“Come over for a discussion on overdiagnosis and contribute your ideas to tackle it,” was the invitation. A diverse mix of doctors, nurses, researchers, public health practitioners, and students from countries across the world got together for our workshop at the 22nd Cochrane Colloquium in Hyderabad.
Overdiagnosis, like many medical conditions, lacks clear parameters. How much is too much, really?
To get real examples, we asked participants to share instances of overdiagnosis and overtreatment that they had come across. And these were many, spread across different specialties and domains of healthcare. Mostly, these had an element of providing unnecessary care, which was wasteful of resources and potentially harmful. One example that stood out for me was that of undernutrition being overdiagnosed in low and middle income countries—after the application of parameters from populations in rich countries—which resulted in a range of possibly unnecessary interventions.
Although there was a wide range of examples of overdiagnosis, when we asked participants to identify potential factors driving overdiagnosis they fitted into a few broad categories. Money, as expected, came out on top. Financial motives have clearly distorted medical practice worldwide.
Industry has been complicit in selling the idea of sickness to create a market for varied products and services. Corporate hospitals too, as some participants asserted, are capitalising on the idea of prevention to promote extensive health check-ups of uncertain benefit. The media is often employed by industry, but has itself also promoted an image of health and fitness that drives people to seek medical interventions.
An interesting observation was the role of politicians, or indeed, the government, where providing medical services may be a quick and easy way to garner votes. A lighthearted observation by one doctor was how administrators at her hospital expected them to overtreat a condition to ensure an expensive machine they had invested in was used enough to justify its costs. Clearly, the drivers of “too much medicine” are complex.
The two categories of drivers that I was most sympathetic to were those attributed to clinicians and patients. Participants argued that doctors may be driven by the need to “save their skin” and hence practised defensive medicine. Some felt that doctors lack guidelines which are clear enough to reliably use for each patient. Uncertainties are really the nature of clinical practice that doctors need to get comfortable with. A few felt that doctors are expected to “do something” rather than “wait and watch,” which pushes them to provide unnecessary care.

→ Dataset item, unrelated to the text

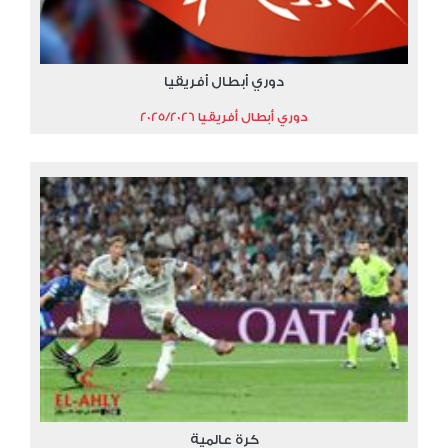
دوري أبطال أفريقيا
دوري أبطال أفريقيا 2025/2026
كرة عالمية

Patients were identified to be important drivers of overdiagnosis by expecting, and often demanding, that medical investigations and procedures be done or some treatment given. Examples ranged across diseases, including intrauterine insemination for infertility, MRI for knee pain, treatment for hyperlipidaemia, CT scan for low back pain, antibiotics for a common cold, or intervention for elevated prostate specific antigen.
On reflection, I am not sure that patients should take the blame for this. Patients are in a way consumers, and the medical establishment exists to serve them. So, demanding care, which is judged to be appropriate from their perspective, may not be improper. But the weight of responses made me feel that it is sensed to be so. In retrospect, I wonder if this discourse, like many healthcare platforms, lacked the voice of patients. Possibly, they would not be seen as “expecting treatment” if they felt more informed and reassured by their doctor’s plan of management, and trusted their doctor.
Bridging this gap between doctors and patients is what is being attempted through the Choosing Wisely initiative. Health professionals in some countries have taken on the challenge of reflecting on practices in their specialties so they can identify those that may be wasteful and educate patients too. One participant also mentioned the Sunshine Act in the United States, which aims to provide greater transparency on financial incentives that may be driving unnecessary care.
Before we could conclude, a brave young doctor shared how uncomfortable the session had made him feel. Throughout medical training and under the guidance of seniors in practice, the focus had always been on picking up the signs of disease and reaching a diagnosis. The concept of overdiagnosis seemed to throw those learning principles into question. Others concurred on the need to introduce these concepts early on in medical school. Identifying and measuring overdiagnosis is clearly not easy, and is made more difficult in the dynamics of clinical practice.
Anita Jain is India editor, The BMJ.
Competing interests: Nothing to declare.
I am grateful to Trish Groves for facilitating this workshop along with me and for her inputs on this write-up.